He also listed everything that needed privatising, from ENEL, the then state-owned electricity company, to telecommunications, local municipal bus companies, the metro, the railways, the motorways, etc. All of this has been privatised, leading to significant price hikes for the consumers. Municipally owned water companies have been privatised, leading in some cases to a tenfold increase in water bills.

A central plank of Abete’s proposals was putting an end to the ‘rigidities’ of the labour market. What this meant was doing away with long-term work contracts, increasing the flexibility of employment regulations, and facilitating the sacking of workers, which in other words meant the introduction of extreme casualisation of labour. 

Together with this, he proposed giving fiscal discounts to anyone that wished to send their children to private schools, thus helping the higher income brackets, as ordinary working class people could never contemplate such a thing. All this was acted on by successive governments.

The capitulation of the left

In the meantime, the old Communist Party (PCI) had gone through a transformation, changing its name to the PDS (the Democratic Party of the Left) in 1991. This came on the back of the collapse of the Berlin Wall, the fall of all the former Eastern European Stalinist regimes and the ongoing crisis in the Soviet Union which was also about to collapse. 

The leadership of the party had become reformist in all but name, preferring to describe themselves as ‘Eurocommunist’. Its leaders were imbued with a reformist outlook, and the very name ‘Communist’ had become a burden they wished to free themselves of.

Already in the 1960s, the more openly right-wing reformists of the party, whose most well-known figure was Giorgio Amendola, had proposed reunification with the Socialist Party. This was a clear indication that they had broken with the revolutionary traditions of 1921, when the revolutionary wing of the then Socialist Party split away to become the Italian section of the Communist International.

The party under the leadership of Enrico Berlinguer (from 1972-1984) had in fact already distanced themselves from Moscow.

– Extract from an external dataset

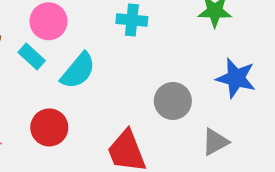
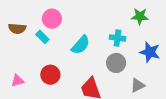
cyan cross: (132, 20) -> (117, 38), moved
cyan semicircle: (78, 71) -> (81, 45), moved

In the 1970s Berlinguer famously stated that he felt safer under the umbrella of NATO! Abandoning the name of ‘Communist Party’, however, would have been a step too far for the ranks of the party.

The party vote had been in steady decline since 1979. It had reached its peak in 1976, but after collaborating with the Christian Democrats for three years (1976-79) its vote started to decline, falling to around 26-27 percent by the late 1980s. 

The party leadership never fully acknowledged that the reason for their electoral decline was not to do with the party’s identity as ‘Communist’, but was due to its class-collaborationist support for the austerity policies carried out by the Christian Democracy. Instead, they used this decline to push the line that the image of the party needed to be changed, and the collapse of the Stalinist regimes was the excuse they needed. 

The PDS would later fuse with a number of minor bourgeois parties to become simply the PD, (the Democratic Party). Its leaders enthusiastically embraced the so-called reforms that had been proposed by bosses like Abete, marrying completely into the idea that privatisation meant greater efficiency.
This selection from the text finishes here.